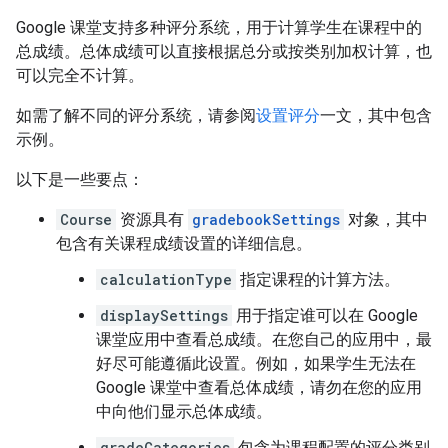
Google 课堂支持多种评分系统，用于计算学生在课程中的
总成绩。总体成绩可以直接根据总分或按类别加权计算，也
可以完全不计算。
如需了解不同的评分系统，请参阅
设置评分
一文，其中包含
示例。
以下是一些要点：
Course
资源具有
gradebookSettings
对象，其中
包含有关课程成绩设置的详细信息。
calculationType
指定课程的计算方法。
displaySettings
用于指定谁可以在 Google
课堂应用中查看总成绩。在您自己的应用中，最
好尽可能遵循此设置。例如，如果学生无法在
Google 课堂中查看总体成绩，请勿在您的应用
中向他们显示总体成绩。
gradeCategories
包含为课程配置的评分类别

★ ★ ★ ★

_WHAT IS BEING ASKED_:
Pictures in the listing above must be skipped; everything else should be copied exactly.

_TASK ANSWER_:
Google 课堂支持多种评分系统，用于计算学生在课程中的
总成绩。总体成绩可以直接根据总分或按类别加权计算，也
可以完全不计算。
如需了解不同的评分系统，请参阅
设置评分
一文，其中包含
示例。
以下是一些要点：
Course
资源具有
gradebookSettings
对象，其中
包含有关课程成绩设置的详细信息。
calculationType
指定课程的计算方法。
displaySettings
用于指定谁可以在 Google
课堂应用中查看总成绩。在您自己的应用中，最
好尽可能遵循此设置。例如，如果学生无法在
Google 课堂中查看总体成绩，请勿在您的应用
中向他们显示总体成绩。
gradeCategories
包含为课程配置的评分类别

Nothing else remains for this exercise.